Start at the line below containing "Inger Lake regije." and stop at the line containing "emo se do samih slapova i". Repeat every line of that stretch exactly, and nothing outside it.

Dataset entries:
========================================
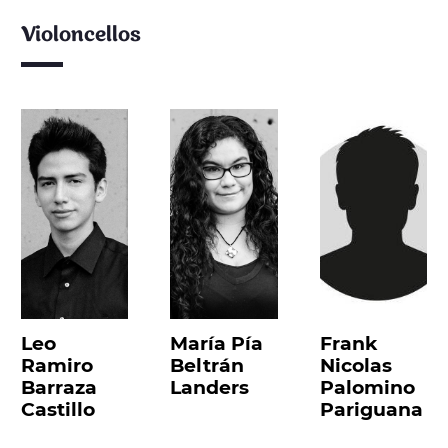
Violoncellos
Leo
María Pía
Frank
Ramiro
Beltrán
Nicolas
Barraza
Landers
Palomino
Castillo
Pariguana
========================================
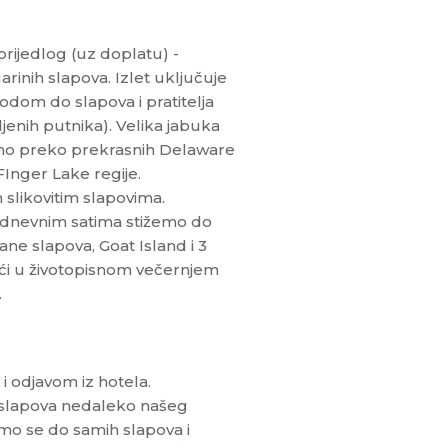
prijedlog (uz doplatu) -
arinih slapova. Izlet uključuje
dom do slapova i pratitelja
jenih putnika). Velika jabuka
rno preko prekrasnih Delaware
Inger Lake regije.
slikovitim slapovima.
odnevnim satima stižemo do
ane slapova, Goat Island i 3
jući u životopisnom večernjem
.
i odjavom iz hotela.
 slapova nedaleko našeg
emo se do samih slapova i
========================================
→ **TASK SOLUTION**
Inger Lake regije.
slikovitim slapovima.
odnevnim satima stižemo do
ane slapova, Goat Island i 3
jući u životopisnom večernjem
.
i odjavom iz hotela.
 slapova nedaleko našeg
emo se do samih slapova i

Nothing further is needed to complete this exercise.